Open groin vascular surgeries are important in managing peripheral arterial diseases. Given its inherent risks and the diverse patient profiles, there is a need for risk assessment tools. This study aimed to develop a 30-d point-scoring risk calculator for patients undergoing open groin vascular surgeries.

Methods

Patients underwent open groin vascular surgery, including aortobifemoral, axillofemoral, femorofemoral, iliofemoral, femoral-popliteal, and femoral-tibial bypass as well as thromboendarterectomy, were identified in American College of Surgeons National Surgical Quality Improvement Program database from 2005 to 2021. Patients were randomly sampled into experimental (2/3) and validation (1/3) groups. The George Washington (GW) groin score, a weighted point-scoring system, was developed for 30-d mortality from multivariable regression on preoperative risk variables by Sullivan's method. GW groin score was subjected to internal and external validation. Furthermore, the effectiveness of GW groin score was evaluated in 30-d major surgical complications.

Results

A total of 129,424 patients were analyzed, with 86,715 allocated to experimental group and 42,709 to validation group.
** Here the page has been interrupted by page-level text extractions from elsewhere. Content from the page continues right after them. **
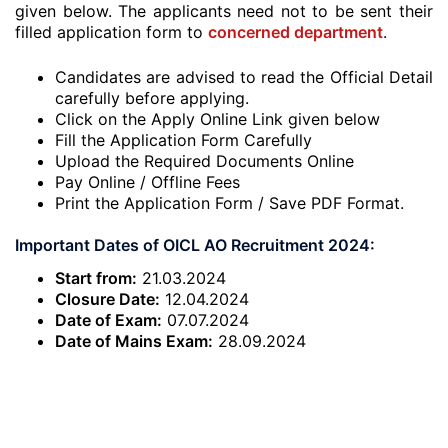
given below. The applicants need not to be sent their
filled application form to
concerned department
.
Candidates are advised to read the Official Detail
carefully before applying.
Click on the Apply Online Link given below
Fill the Application Form Carefully
Upload the Required Documents Online
Pay Online / Offline Fees
Print the Application Form / Save PDF Format.
Important Dates of OICL AO Recruitment 2024:
Start from:
21.03.2024
Closure Date:
12.04.2024
Date of Exam:
07.07.2024
Date of Mains Exam:
28.09.2024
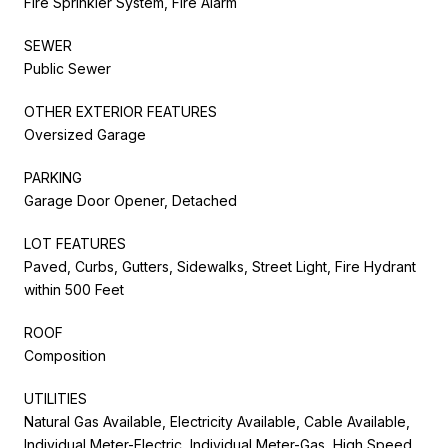
Fire Sprinkler System, Fire Alarm
SEWER
Public Sewer
OTHER EXTERIOR FEATURES
Oversized Garage
PARKING
Garage Door Opener, Detached
LOT FEATURES
Paved, Curbs, Gutters, Sidewalks, Street Light, Fire Hydrant
within 500 Feet
ROOF
Composition
UTILITIES
Natural Gas Available, Electricity Available, Cable Available,
Individual Meter-Electric, Individual Meter-Gas, High Speed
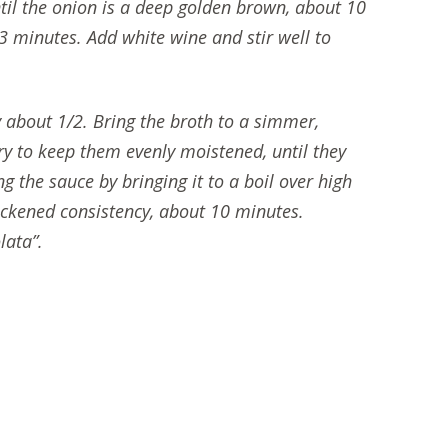
til the onion is a deep golden brown, about 10
 3 minutes. Add white wine and stir well to
 about 1/2. Bring the broth to a simmer,
ry to keep them evenly moistened, until they
g the sauce by bringing it to a boil over high
hickened consistency, about 10 minutes.
lata”.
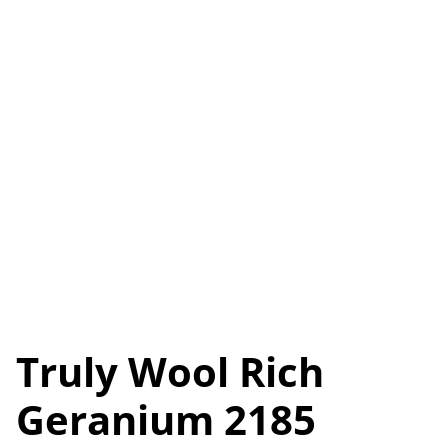
Truly Wool Rich
Geranium 2185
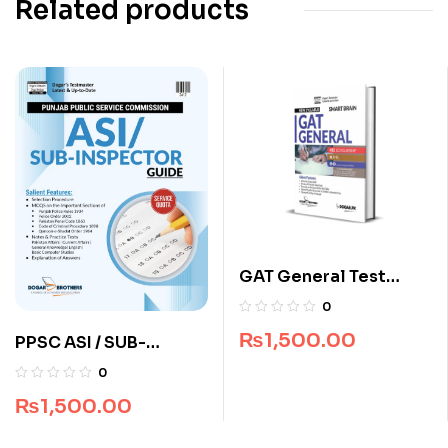
Related products
GAT General Test
Smart Brain by Dogar
0
Brothers
₨
1,500.00
PPSC ASI / SUB-
Inspector Guide by
0
Dogar Brothers
₨
1,500.00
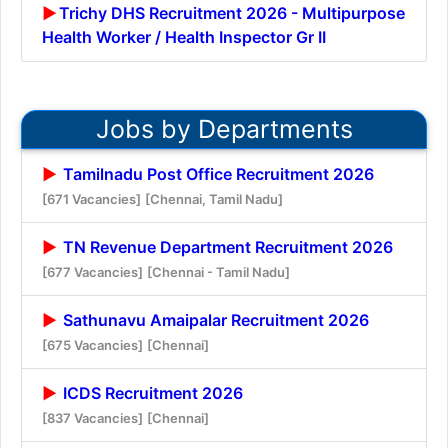
Trichy DHS Recruitment 2026 - Multipurpose
Health Worker / Health Inspector Gr II
Jobs by Departments
Tamilnadu Post Office Recruitment 2026
[671 Vacancies]
[Chennai, Tamil Nadu]
TN Revenue Department Recruitment 2026
[677 Vacancies]
[Chennai - Tamil Nadu]
Sathunavu Amaipalar Recruitment 2026
[675 Vacancies]
[Chennai]
ICDS Recruitment 2026
[837 Vacancies]
[Chennai]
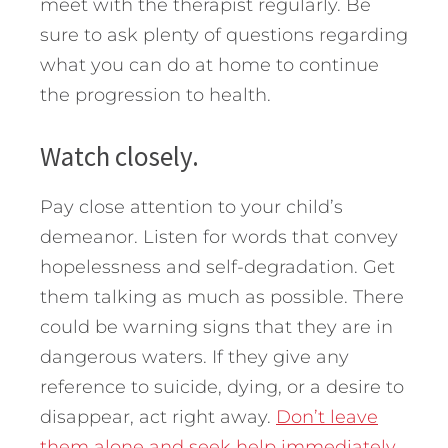
meet with the therapist regularly. Be
sure to ask plenty of questions regarding
what you can do at home to continue
the progression to health.
Watch closely.
Pay close attention to your child’s
demeanor. Listen for words that convey
hopelessness and self-degradation. Get
them talking as much as possible. There
could be warning signs that they are in
dangerous waters. If they give any
reference to suicide, dying, or a desire to
disappear, act right away.
Don’t leave
them alone and seek help immediately
.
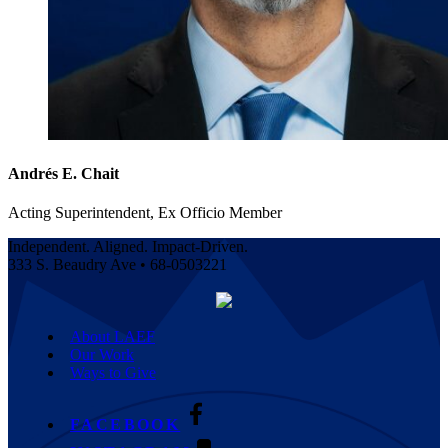
Andrés E. Chait
Acting Superintendent, Ex Officio Member
Independent. Aligned. Impact-Driven.
333 S. Beaudry Ave • 68-0503221
About LAEF
Our Work
Ways to Give
FACEBOOK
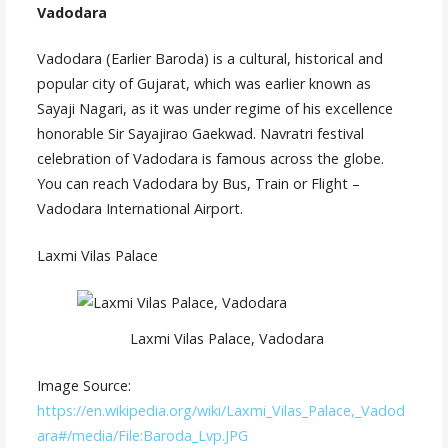
Vadodara
Vadodara (Earlier Baroda) is a cultural, historical and
popular city of Gujarat, which was earlier known as
Sayaji Nagari, as it was under regime of his excellence
honorable Sir Sayajirao Gaekwad. Navratri festival
celebration of Vadodara is famous across the globe.
You can reach Vadodara by Bus, Train or Flight –
Vadodara International Airport.
Laxmi Vilas Palace
Laxmi Vilas Palace, Vadodara
Image Source:
https://en.wikipedia.org/wiki/Laxmi_Vilas_Palace,_Vadod
ara#/media/File:Baroda_Lvp.JPG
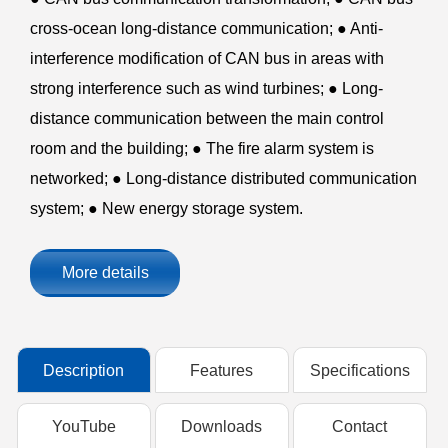
cross-ocean long-distance communication; ● Anti-
interference modification of CAN bus in areas with
strong interference such as wind turbines; ● Long-
distance communication between the main control
room and the building; ● The fire alarm system is
networked; ● Long-distance distributed communication
system; ● New energy storage system.
More details
Description
Features
Specifications
YouTube
Downloads
Contact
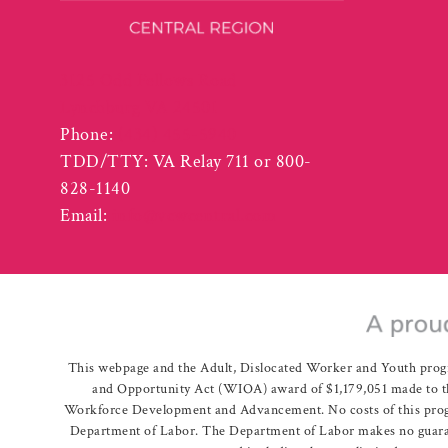
3125 Odd Fellows Road
Lynchburg VA 24501
Phone:
(434) 455-5940
TDD/TTY: VA Relay 711 or 800-
828-1140
Email:
info@vcwcentral.com
This webpage and the Adult, Dislocated Worker and Youth prog
and Opportunity Act (WIOA) award of $1,179,051 made to th
Workforce Development and Advancement. No costs of this program
Department of Labor. The Department of Labor makes no guarante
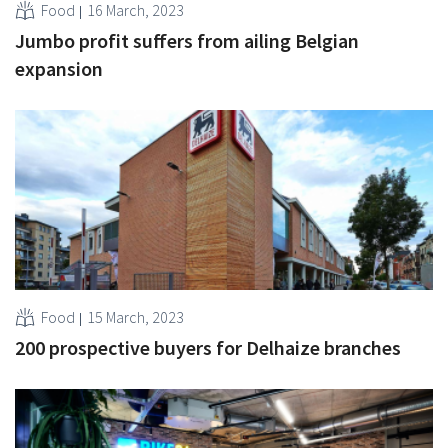
Food
16 March, 2023
Jumbo profit suffers from ailing Belgian
expansion
Food
15 March, 2023
200 prospective buyers for Delhaize branches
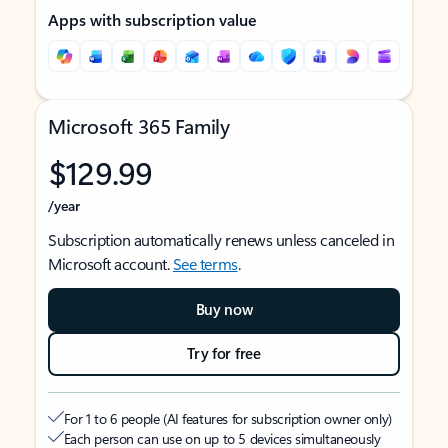
Apps with subscription value
Microsoft 365 Family
$129.99
/year
Subscription automatically renews unless canceled in
Microsoft account.
See terms
.
Buy now
Try for free
For 1 to 6 people (AI features for subscription owner only)
Each person can use on up to 5 devices simultaneously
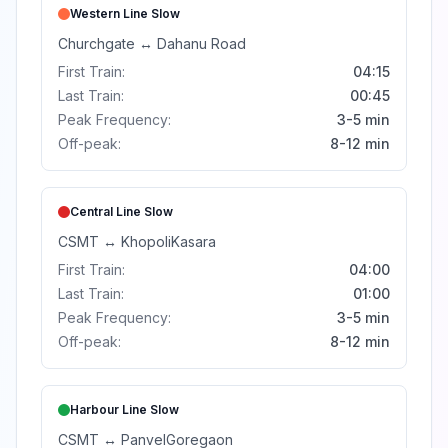
Western Line
Slow
Churchgate
↔
Dahanu Road
First Train:
04:15
Last Train:
00:45
Peak Frequency:
3-5 min
Off-peak:
8-12 min
Central Line
Slow
CSMT
↔
Khopoli
Kasara
First Train:
04:00
Last Train:
01:00
Peak Frequency:
3-5 min
Off-peak:
8-12 min
Harbour Line
Slow
CSMT
↔
Panvel
Goregaon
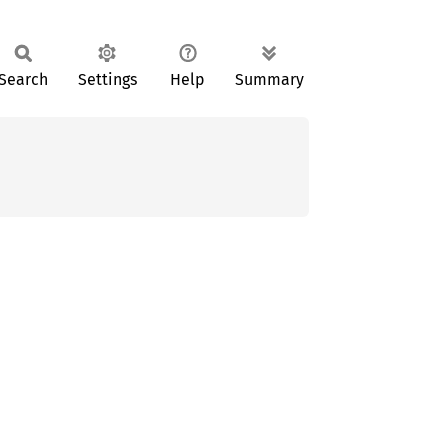
Search
Settings
Help
Summary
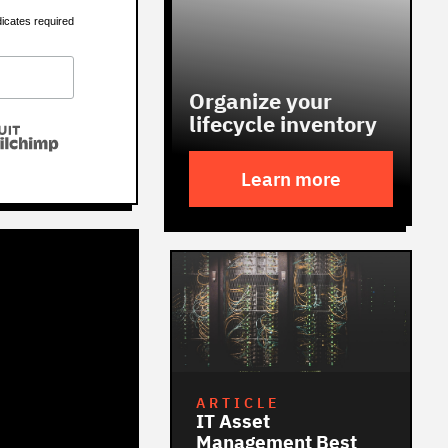
dicates required
Organize your
lifecycle inventory
Learn more
ARTICLE
IT Asset
Management Best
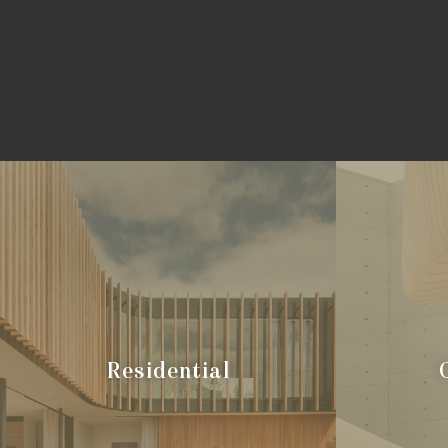
Residential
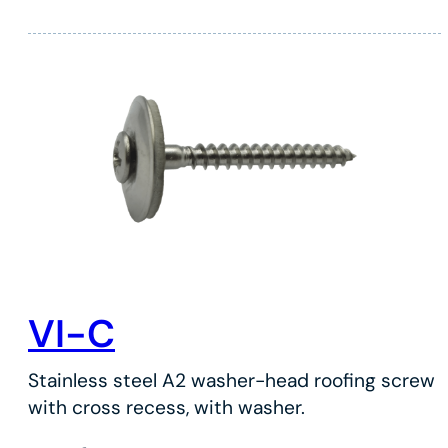
VI-C
Stainless steel A2 washer-head roofing screw
with cross recess, with washer.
GW groin score is derived as follows: aortobifemoral bypass (2 points), axillofemoral bypass (1 point), age (>75 y, 2 points; 65-75 y, 1 point), disseminated cancer (2 points), emergent presentation (1 point), American Society of Anesthesiology score 4 or 5 (1 point), dialysis (1 point), and preoperative sepsis (1 point).GW groin score exhibited robust discrimination (c-statistic = 0.794, 95% CI = 0.786-0.803) and calibration (Brier score = 0.029). The transition from individual preoperative variables (c-statistic = 0.809, 95% CI = 0.801-0.818) to the point-scoring system was successful and external validation of the score was confirmed (c-statistic = 0.789, 95% CI = 0.777-0.801, Brier score = 0.030). Furthermore, GW groin score can effectively discriminate major surgical complications.

Conclusions

This study developed GW groin score, a concise and comprehensive 10-point risk calculator. This well-validated score demonstrates robust discriminative and predictive abilities for 30-d mortality and major surgical complications following open groin vascular surgeries. GW groin score can anticipate potential perioperative complications and guide treatment decisions.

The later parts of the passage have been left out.